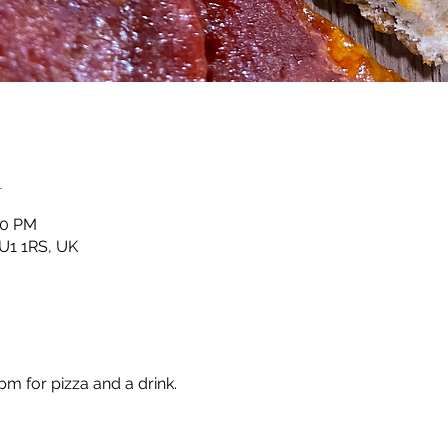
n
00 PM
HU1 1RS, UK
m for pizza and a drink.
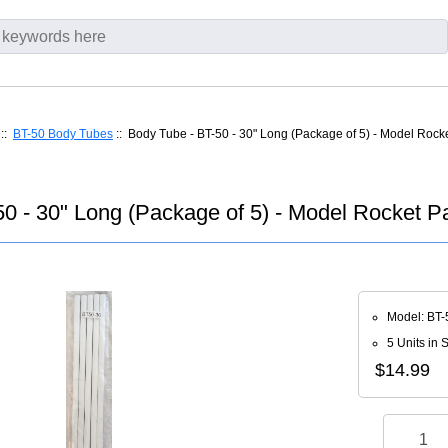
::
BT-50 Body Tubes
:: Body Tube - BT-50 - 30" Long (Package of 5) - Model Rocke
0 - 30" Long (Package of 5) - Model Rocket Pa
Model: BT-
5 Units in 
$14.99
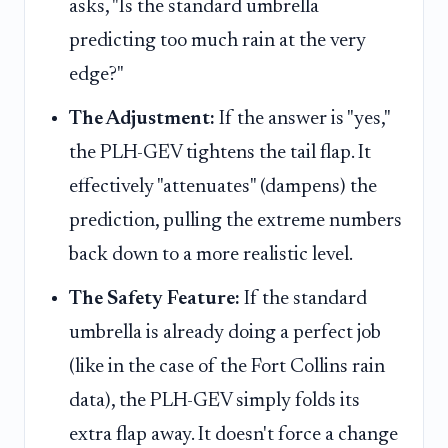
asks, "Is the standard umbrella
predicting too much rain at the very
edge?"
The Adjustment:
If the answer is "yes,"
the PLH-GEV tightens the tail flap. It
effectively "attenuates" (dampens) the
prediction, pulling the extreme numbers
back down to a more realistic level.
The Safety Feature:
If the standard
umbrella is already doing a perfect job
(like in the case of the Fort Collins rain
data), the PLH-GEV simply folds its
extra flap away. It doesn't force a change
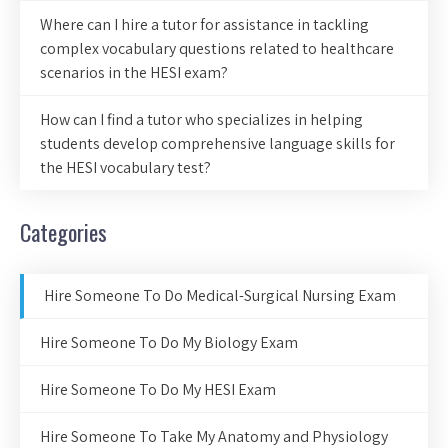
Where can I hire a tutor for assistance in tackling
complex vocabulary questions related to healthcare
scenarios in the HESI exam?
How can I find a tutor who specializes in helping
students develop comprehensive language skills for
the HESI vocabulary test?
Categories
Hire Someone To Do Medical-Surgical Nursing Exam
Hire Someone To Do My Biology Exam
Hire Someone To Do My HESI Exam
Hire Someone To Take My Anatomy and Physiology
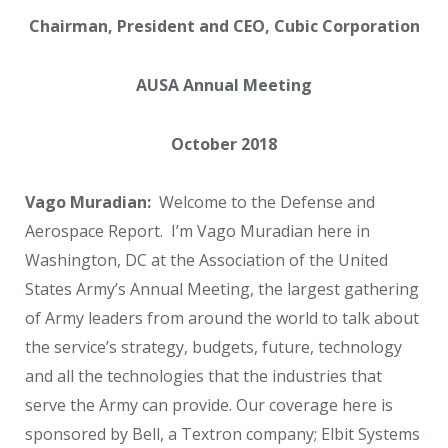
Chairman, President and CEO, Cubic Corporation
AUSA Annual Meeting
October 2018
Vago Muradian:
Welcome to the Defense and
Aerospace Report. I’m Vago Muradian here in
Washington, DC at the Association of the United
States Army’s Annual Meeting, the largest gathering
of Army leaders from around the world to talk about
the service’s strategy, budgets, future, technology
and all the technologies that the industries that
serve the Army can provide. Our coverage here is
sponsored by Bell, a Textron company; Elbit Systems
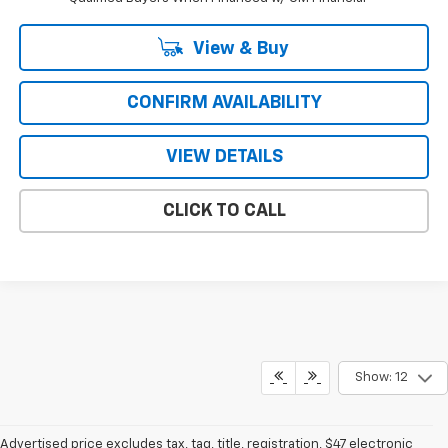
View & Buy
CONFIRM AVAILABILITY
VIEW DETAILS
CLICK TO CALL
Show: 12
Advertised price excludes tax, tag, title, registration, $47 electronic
* * *
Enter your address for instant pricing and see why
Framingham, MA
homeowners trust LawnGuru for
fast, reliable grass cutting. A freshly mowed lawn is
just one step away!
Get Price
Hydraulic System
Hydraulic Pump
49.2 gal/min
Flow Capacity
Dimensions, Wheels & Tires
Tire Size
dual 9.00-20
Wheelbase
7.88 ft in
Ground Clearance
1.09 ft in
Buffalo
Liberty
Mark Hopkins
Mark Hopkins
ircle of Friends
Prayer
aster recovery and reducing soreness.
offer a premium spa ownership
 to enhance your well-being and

> **What you are asked to do**:
Within the entries above, give again exactly the lines starting at the one that contains "the HESI vocabulary test?" and ending at the one that contains "Advertised price excludes", leaving out the pictures.

> **Answer to this exercise**:
the HESI vocabulary test?
Categories
Hire Someone To Do Medical-Surgical Nursing Exam
Hire Someone To Do My Biology Exam
Hire Someone To Do My HESI Exam
Hire Someone To Take My Anatomy and Physiology
Chairman, President and CEO, Cubic Corporation
AUSA Annual Meeting
October 2018
Vago Muradian:
Welcome to the Defense and
Aerospace Report. I’m Vago Muradian here in
Washington, DC at the Association of the United
States Army’s Annual Meeting, the largest gathering
of Army leaders from around the world to talk about
the service’s strategy, budgets, future, technology
and all the technologies that the industries that
serve the Army can provide. Our coverage here is
sponsored by Bell, a Textron company; Elbit Systems
View & Buy
CONFIRM AVAILABILITY
VIEW DETAILS
CLICK TO CALL
Show: 12
Advertised price excludes tax, tag, title, registration, $47 electronic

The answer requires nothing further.